Yes, I'm sure some songs just get picked for no reason in particular. It's an intuitive thing, and often there's more than one theme going on in Neil's mind, adding variation and complexity. But there's a clear pattern to most of the songs this year. It's not a just a random "pick 'n' mix" rarities/greatest hits set. There's method to the madness. There's a concept at work.

...Thanks all!


At 6/17/2016 10:37:00 AM, Blogger John said...

The threads under all these tour posts have been fantastic lately. Seems like we've all moved away from "He didn't play such and such, he's past it!" and "You're not a true fan..." crap that has accompanied his last few tours. Great insights and critique, nice to see people being able to hold a less than glowing opinion of a song/setlist and not being crucified for it. Plus it feels like Neil has been following the conversations because some of the criticisms and requests seem to have been taken on board!

At 6/17/2016 11:16:00 AM, Blogger thrasher said...

@John - thanks for this. You kow, we feel the exact same way and were thinking about making just such an observation but didn't want to jinx it.

Maybe, just maybe, we're reaching a critical mass of maturity here.

We certainly never intend to be divisive about something so subjective but that always seems to be the end result of critiquing subjective personal opinions.

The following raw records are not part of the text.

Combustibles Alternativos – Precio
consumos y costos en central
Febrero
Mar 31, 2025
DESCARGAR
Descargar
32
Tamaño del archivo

But as been pointed out many times here and elsewhere in Rust-dale, Neil concerts are not about you (us the audience). it's about Neil and how he feels at that exact moment. You have to be into his trip or it just doesn't work.

We've all been to acoustic shows sitting around someone expecting Crazy Horse or vice versa where you're @ CH show and someone wants the acoustic stuff. We always thought it was pretty cool to have both acoustic & electric sets to cover the bases. Frankly mystified that folks could still complain.

oh well, "Someday" might be almost here?!